Using mutable data structures as default arguments in functions can introduce bugs into your code. This is because a new mutable data structure is created once when the function is defined, and the data structure is used in each successive call.

Example:

Output:

Reference: https://docs.python-guide.org/writing/gotchas/

Folder structure for new extracts

  • All client specific logic should be stored in /extract, any API Clients which may be reused should be stored in /orchestration
  • Pipeline specific operations should be stored in /extract.
  • The folder structure in extract should include a file called extract_{source}_{dataset_name} like extract_qualtrics_mailingsends or extract_qualtrics if the script extracts multiple datasets. This script can be considered the main function of the extract, and is the file which gets run as the starting point of the extract DAG.

When not to use Python

Since this style guide is for the entire data team, it is important to remember that there is a time and place for using Python and it is usually outside of the data modeling phase.Stick to SQL for data manipulation tasks where possible.

Python Gitlab Module

Gitlab runner python online

Unit Testing

Pytest is used to run unit tests in the Analytics project. The tests are executed from the root directory of the project with the python_pytest CI pipeline job. The job produces a JUnit report of test results which is then processed by GitLab and displayed on merge requests.

Writing New Tests

New testing file names should follow the pattern test_*.py so they are found by pytest and easily recognizable in the repository. New testing files should be placed in a directory named test. The test directory should share the same parent directory as the file that is being tested.

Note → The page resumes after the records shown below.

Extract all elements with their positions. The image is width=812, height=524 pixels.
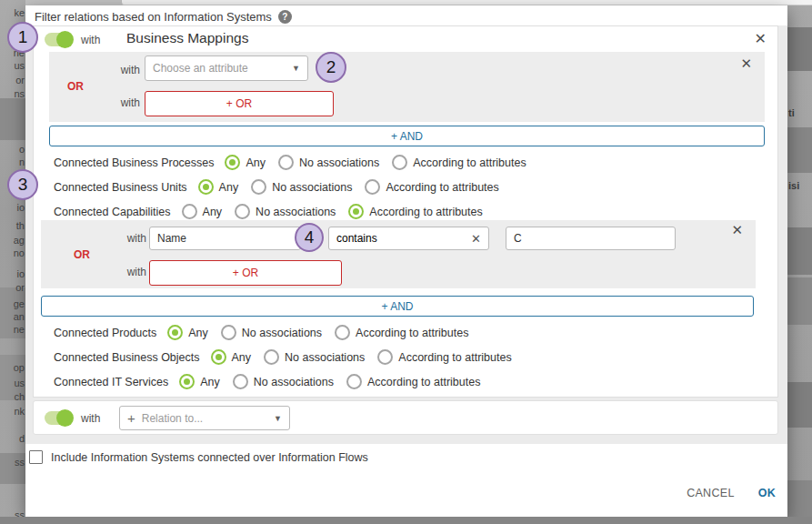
attribute-value-field[interactable]: C	[506, 227, 676, 250]
radio-option-label[interactable]: According to attributes	[413, 156, 526, 169]
background-text-fragment: ch	[14, 391, 25, 402]
connected-element-row: Connected Business ProcessesAnyNo associ…	[34, 150, 777, 175]
radio-any[interactable]	[225, 155, 240, 170]
background-text-fragment: d	[19, 433, 25, 444]
radio-option-label[interactable]: Any	[232, 351, 252, 364]
operator-select[interactable]: contains ✕	[328, 227, 489, 250]
radio-any[interactable]	[167, 325, 183, 340]
add-relation-card: with + Relation to... ▼	[33, 400, 778, 435]
background-text-fragment: no	[14, 247, 25, 258]
radio-no-associations[interactable]	[278, 155, 294, 170]
radio-option-label[interactable]: According to attributes	[386, 181, 498, 194]
dialog-header: Filter relations based on Information Sy…	[35, 10, 292, 24]
relation-toggle[interactable]	[45, 411, 72, 425]
radio-according-to-attributes[interactable]	[365, 179, 380, 195]
radio-row-label: Connected Business Processes	[54, 156, 214, 169]
background-patch	[787, 27, 812, 71]
background-left-strip: keluneusornsonioiothagnoioorgeanneopusch…	[0, 0, 25, 524]
relation-to-placeholder: Relation to...	[142, 412, 203, 425]
radio-any[interactable]	[179, 374, 195, 389]
radio-option-label[interactable]: No associations	[285, 351, 365, 364]
connected-element-row: Connected IT ServicesAnyNo associationsA…	[34, 369, 777, 394]
background-right-strip: tiisi	[787, 0, 812, 524]
radio-option-label[interactable]: According to attributes	[367, 376, 480, 388]
ok-button[interactable]: OK	[758, 487, 776, 499]
radio-no-associations[interactable]	[233, 374, 248, 389]
background-text-fragment: us	[14, 378, 25, 388]
with-label: with	[94, 232, 146, 245]
relation-title: Business Mappings	[126, 30, 248, 46]
attribute-name-value: Name	[157, 232, 186, 245]
connected-elements-bottom-group: Connected ProductsAnyNo associationsAcco…	[34, 320, 777, 394]
background-text-fragment: or	[15, 75, 25, 86]
add-and-button[interactable]: + AND	[41, 296, 754, 317]
close-icon[interactable]: ✕	[755, 32, 767, 46]
add-and-button[interactable]: + AND	[49, 126, 765, 146]
or-label: OR	[74, 248, 90, 261]
background-text-fragment: ag	[14, 235, 25, 246]
radio-no-associations[interactable]	[235, 204, 250, 219]
radio-option-label[interactable]: According to attributes	[398, 351, 511, 364]
background-patch	[787, 277, 812, 325]
background-patch	[787, 480, 812, 517]
dialog-footer: CANCEL OK	[687, 487, 776, 499]
radio-any[interactable]	[198, 179, 214, 195]
attribute-value-text: C	[514, 232, 522, 245]
clear-operator-icon[interactable]: ✕	[471, 232, 481, 246]
filter-relations-dialog: Filter relations based on Information Sy…	[25, 5, 787, 517]
attribute-select-placeholder: Choose an attribute	[153, 62, 248, 75]
radio-row-label: Connected Business Objects	[54, 351, 200, 364]
radio-option-label[interactable]: Any	[246, 156, 266, 169]
radio-option-label[interactable]: Any	[188, 327, 208, 339]
cancel-button[interactable]: CANCEL	[687, 487, 735, 499]
radio-option-label[interactable]: No associations	[242, 327, 322, 339]
radio-no-associations[interactable]	[264, 349, 279, 365]
radio-any[interactable]	[182, 204, 197, 219]
remove-group-icon[interactable]: ✕	[731, 223, 743, 237]
background-text-fragment: or	[15, 282, 25, 293]
radio-any[interactable]	[211, 349, 226, 365]
background-patch	[787, 127, 812, 173]
radio-option-label[interactable]: Any	[219, 181, 239, 194]
background-text-fragment: io	[16, 202, 25, 213]
plus-icon: +	[127, 410, 135, 426]
background-patch	[0, 98, 25, 140]
attribute-select[interactable]: Choose an attribute ▼	[145, 55, 308, 81]
help-icon[interactable]: ?	[278, 10, 292, 24]
attribute-name-field[interactable]: Name	[149, 227, 301, 250]
radio-according-to-attributes[interactable]	[335, 325, 350, 340]
radio-option-label[interactable]: No associations	[299, 156, 379, 169]
radio-option-label[interactable]: No associations	[256, 206, 336, 218]
connected-elements-top-group: Connected Business ProcessesAnyNo associ…	[34, 150, 777, 224]
background-text-fragment: io	[16, 268, 25, 279]
radio-option-label[interactable]: No associations	[254, 376, 334, 388]
with-label: with	[85, 64, 140, 76]
radio-according-to-attributes[interactable]	[348, 204, 364, 219]
business-mappings-toggle[interactable]	[45, 33, 72, 46]
radio-option-label[interactable]: According to attributes	[356, 327, 468, 339]
radio-option-label[interactable]: Any	[200, 376, 220, 388]
radio-no-associations[interactable]	[251, 179, 266, 195]
radio-option-label[interactable]: No associations	[272, 181, 352, 194]
radio-according-to-attributes[interactable]	[392, 155, 407, 170]
with-label: with	[94, 266, 146, 278]
relation-to-select[interactable]: + Relation to... ▼	[119, 406, 290, 430]
with-label: with	[81, 412, 100, 425]
remove-group-icon[interactable]: ✕	[740, 56, 752, 71]
background-text-fragment: isi	[788, 180, 799, 191]
radio-no-associations[interactable]	[221, 325, 236, 340]
radio-according-to-attributes[interactable]	[377, 349, 393, 365]
background-text-fragment: ge	[14, 298, 25, 309]
include-flows-label[interactable]: Include Information Systems connected ov…	[51, 451, 368, 464]
include-flows-row: Include Information Systems connected ov…	[29, 450, 368, 464]
radio-option-label[interactable]: Any	[203, 206, 223, 218]
include-flows-checkbox[interactable]	[29, 450, 43, 464]
with-label: with	[81, 34, 100, 46]
radio-option-label[interactable]: According to attributes	[369, 206, 482, 218]
add-or-button[interactable]: + OR	[149, 260, 342, 286]
add-or-button[interactable]: + OR	[145, 91, 334, 116]
radio-according-to-attributes[interactable]	[346, 374, 362, 389]
background-text-fragment: ne	[14, 324, 25, 335]
background-text-fragment: ns	[14, 88, 25, 99]
background-text-fragment: n	[19, 156, 25, 167]
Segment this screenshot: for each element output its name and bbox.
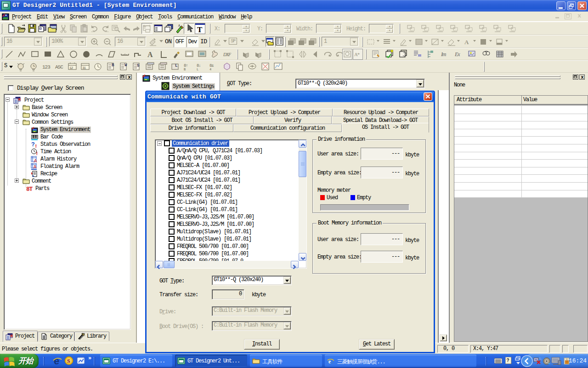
- svg-text:8T: 8T: [26, 186, 33, 192]
- svg-text:B: B: [112, 63, 114, 68]
- svg-text:A: A: [464, 39, 469, 46]
- svg-text:4: 4: [209, 68, 211, 71]
- svg-text:B: B: [184, 68, 186, 71]
- svg-text:e: e: [54, 356, 59, 366]
- svg-text:Ex: Ex: [454, 51, 460, 58]
- svg-text:A*: A*: [354, 52, 360, 57]
- svg-text:!: !: [35, 151, 38, 155]
- svg-text:L: L: [197, 68, 198, 71]
- svg-text:A: A: [147, 51, 153, 58]
- svg-text:T: T: [197, 25, 203, 34]
- svg-text:!: !: [34, 144, 37, 148]
- svg-text:ASC: ASC: [55, 64, 63, 70]
- svg-text:Im: Im: [441, 51, 447, 58]
- svg-text:DXF: DXF: [223, 52, 232, 57]
- svg-text:123: 123: [42, 64, 50, 70]
- svg-text:W: W: [124, 63, 127, 68]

A testing file consists of one or more tests. An individual test is created by defining a function that has one or many plain Python assert statements. If the asserts are all true, the test passes. If any asserts are false, then the test will fail.

When writing imports, it is important to remember that tests are executed from the root directory. In the future, additional directories may be added to the PythonPath for ease of testing as need allows.

Gitlab Runner Python Code

Exception handling

Gitlab Runner Python Command Not Found

When writing a python class to extract data from an API it is the responsibility of that class to highlight any errors in the API process. Data modelling, source freshness and formatting issues should be highlighted using dbt tests.